Shee anda exausta dos últimos dois meses. Como todos nós, ainda espera a chegada de quem não chega, a volta de quem chamava ela carinhosamente de Porcaria. Mas era Porcaria em um tom tão afetuoso que ela atendia cheia de graça. O som do elevador a deixa alerta, mas a porta não se abre com ele.
Na casa nova que já é velha conhecida de minha flor, frequentada desde a mais tenra idade, onde ela passou seu primeiro Natal no Rio, em 2003 – tinha um ano e meio e pelo completamente avermelhado, nada desses pelos brancos que se espalham por seu corpinho – pois bem, nessa casa que agora é também seu lar, ela não para quieta. Vai de um lado a outro, seguindo rastros, checando quem chega e quem sai, franzindo o focinho ao menor sinal de invasão, é um cão de guarda! Tanto caminha, tanto anda, tanto presta atenção que perdeu duzentos gramas em sessenta dias e quando chega a noite fica assim, como na foto: derrubada. Ela que vira – sempre! – o focinho quando me aproximo para tirar foto, nem se mexe. Está exausta, louca por um escurinho do cinema e o aconchego de um de nós.
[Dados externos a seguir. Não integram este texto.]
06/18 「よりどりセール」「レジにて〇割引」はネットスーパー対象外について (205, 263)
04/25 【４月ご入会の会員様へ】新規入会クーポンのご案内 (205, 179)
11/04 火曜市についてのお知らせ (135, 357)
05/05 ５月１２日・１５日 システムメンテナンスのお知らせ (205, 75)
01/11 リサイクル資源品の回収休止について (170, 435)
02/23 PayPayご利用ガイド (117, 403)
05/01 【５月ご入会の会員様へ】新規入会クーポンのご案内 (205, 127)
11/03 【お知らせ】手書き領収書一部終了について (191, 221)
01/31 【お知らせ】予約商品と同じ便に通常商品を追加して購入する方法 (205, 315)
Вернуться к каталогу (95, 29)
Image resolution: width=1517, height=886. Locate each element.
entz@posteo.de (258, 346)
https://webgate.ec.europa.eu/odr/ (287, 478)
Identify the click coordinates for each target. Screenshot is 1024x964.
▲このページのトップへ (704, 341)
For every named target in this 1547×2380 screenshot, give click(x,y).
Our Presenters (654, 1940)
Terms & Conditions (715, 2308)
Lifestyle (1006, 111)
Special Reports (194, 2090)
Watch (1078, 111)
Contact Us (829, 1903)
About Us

Shee arrumou amigos na vizinhança: Thor, Nick e outros dois que ainda não sei o nome. Eles fazem a maior festa quando a encontram e ela bem gosta do assédio, apesar de fazer cara de paisagem. Quando saímos e não encontramos ninguém, ela fica como numa partida entre Nadal e Federer, olhando de um lado a outro, sem confessar para quem torce. Mas não sei o que lhe deu, que resolveu latir ferozmente para labradores. Quanto maior, mais alto o latido. Temos que mudar de calçada ou encurtar o passeio. Não fazia isso antigamente, é briga nova. Enfim, minha flor já dorme e ronca, daqui a pouco levantará a cabeça para saber se continuo batucando teclas na madrugada.